- ACTION ITEM
In the listing below, start your output at the line with "Verbonden (811, 981)" and end it after the line with "[Enlever] (493, 495)", copying every line exactly.

- DATA TO EXAMINE
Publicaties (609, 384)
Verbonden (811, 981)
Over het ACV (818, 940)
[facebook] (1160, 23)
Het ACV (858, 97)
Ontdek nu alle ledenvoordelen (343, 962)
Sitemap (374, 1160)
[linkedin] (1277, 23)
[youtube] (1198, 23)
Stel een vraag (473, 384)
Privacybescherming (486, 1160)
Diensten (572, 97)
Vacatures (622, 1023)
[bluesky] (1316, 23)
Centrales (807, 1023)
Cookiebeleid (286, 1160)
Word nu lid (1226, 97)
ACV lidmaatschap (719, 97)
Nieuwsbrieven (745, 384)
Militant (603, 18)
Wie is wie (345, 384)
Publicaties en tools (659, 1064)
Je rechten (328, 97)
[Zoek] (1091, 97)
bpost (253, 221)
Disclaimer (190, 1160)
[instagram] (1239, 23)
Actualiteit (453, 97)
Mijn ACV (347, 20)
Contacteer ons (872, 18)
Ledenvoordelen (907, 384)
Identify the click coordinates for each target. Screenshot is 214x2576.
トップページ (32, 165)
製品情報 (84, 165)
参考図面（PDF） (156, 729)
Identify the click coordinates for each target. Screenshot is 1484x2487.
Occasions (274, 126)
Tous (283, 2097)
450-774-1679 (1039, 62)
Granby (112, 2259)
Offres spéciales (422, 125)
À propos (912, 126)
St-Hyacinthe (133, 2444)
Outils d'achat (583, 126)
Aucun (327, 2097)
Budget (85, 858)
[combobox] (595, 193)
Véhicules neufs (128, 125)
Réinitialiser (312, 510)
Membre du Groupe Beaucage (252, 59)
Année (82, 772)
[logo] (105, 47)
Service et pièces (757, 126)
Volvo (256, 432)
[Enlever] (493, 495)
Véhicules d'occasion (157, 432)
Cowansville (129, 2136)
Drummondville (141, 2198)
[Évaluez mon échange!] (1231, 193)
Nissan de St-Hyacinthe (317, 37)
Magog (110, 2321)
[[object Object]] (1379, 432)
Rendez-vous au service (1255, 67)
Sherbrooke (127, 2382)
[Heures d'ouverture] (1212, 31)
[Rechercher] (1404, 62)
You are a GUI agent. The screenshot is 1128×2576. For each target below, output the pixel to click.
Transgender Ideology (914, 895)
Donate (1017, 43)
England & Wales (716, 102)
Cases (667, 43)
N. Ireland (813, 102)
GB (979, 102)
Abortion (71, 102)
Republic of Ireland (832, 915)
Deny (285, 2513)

- YOUR RESPONSE
Verbonden (811, 981)
Over het ACV (818, 940)
[facebook] (1160, 23)
Het ACV (858, 97)
Ontdek nu alle ledenvoordelen (343, 962)
Sitemap (374, 1160)
[linkedin] (1277, 23)
[youtube] (1198, 23)
Stel een vraag (473, 384)
Privacybescherming (486, 1160)
Diensten (572, 97)
Vacatures (622, 1023)
[bluesky] (1316, 23)
Centrales (807, 1023)
Cookiebeleid (286, 1160)
Word nu lid (1226, 97)
ACV lidmaatschap (719, 97)
Nieuwsbrieven (745, 384)
Militant (603, 18)
Wie is wie (345, 384)
Publicaties en tools (659, 1064)
Je rechten (328, 97)
[Zoek] (1091, 97)
bpost (253, 221)
Disclaimer (190, 1160)
[instagram] (1239, 23)
Actualiteit (453, 97)
Mijn ACV (347, 20)
Contacteer ons (872, 18)
Ledenvoordelen (907, 384)
Identify the click coordinates for each target. Screenshot is 214x2576.
トップページ (32, 165)
製品情報 (84, 165)
参考図面（PDF） (156, 729)
Identify the click coordinates for each target. Screenshot is 1484x2487.
Occasions (274, 126)
Tous (283, 2097)
450-774-1679 (1039, 62)
Granby (112, 2259)
Offres spéciales (422, 125)
À propos (912, 126)
St-Hyacinthe (133, 2444)
Outils d'achat (583, 126)
Aucun (327, 2097)
Budget (85, 858)
[combobox] (595, 193)
Véhicules neufs (128, 125)
Réinitialiser (312, 510)
Membre du Groupe Beaucage (252, 59)
Année (82, 772)
[logo] (105, 47)
Service et pièces (757, 126)
Volvo (256, 432)
[Enlever] (493, 495)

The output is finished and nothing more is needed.